### DATASET ENTRIES
# # # #
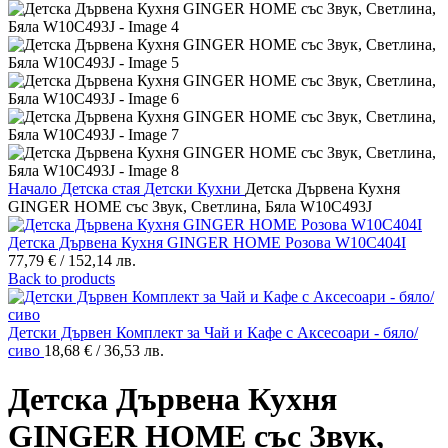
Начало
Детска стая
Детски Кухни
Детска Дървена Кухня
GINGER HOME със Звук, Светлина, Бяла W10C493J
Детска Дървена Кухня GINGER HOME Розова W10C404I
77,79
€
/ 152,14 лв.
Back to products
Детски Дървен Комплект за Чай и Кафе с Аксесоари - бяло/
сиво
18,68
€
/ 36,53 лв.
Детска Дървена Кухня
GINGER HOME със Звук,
# # # #
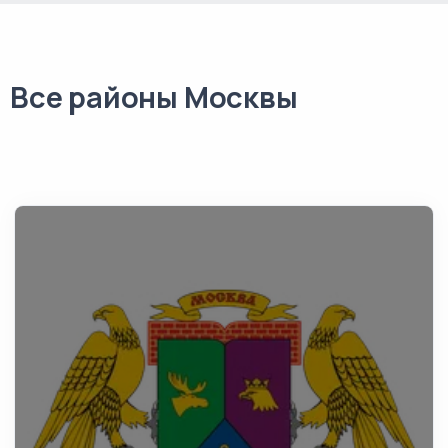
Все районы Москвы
# # # #
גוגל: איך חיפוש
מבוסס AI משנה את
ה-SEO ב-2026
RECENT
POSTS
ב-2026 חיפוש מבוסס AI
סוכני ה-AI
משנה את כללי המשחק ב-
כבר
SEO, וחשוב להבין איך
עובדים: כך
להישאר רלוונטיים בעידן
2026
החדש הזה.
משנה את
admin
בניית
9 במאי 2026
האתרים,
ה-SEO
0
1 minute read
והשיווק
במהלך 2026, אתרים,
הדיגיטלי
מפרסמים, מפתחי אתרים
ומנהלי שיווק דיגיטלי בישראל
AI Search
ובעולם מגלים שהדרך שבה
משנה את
# # # #
### AIM OF THE TASK
Read through the listing and copy each line in which the word "Детска" occurs.

### SOLUTION
Детска стая
Детска Дървена Кухня
Детска Дървена Кухня GINGER HOME Розова W10C404I
Детска Дървена Кухня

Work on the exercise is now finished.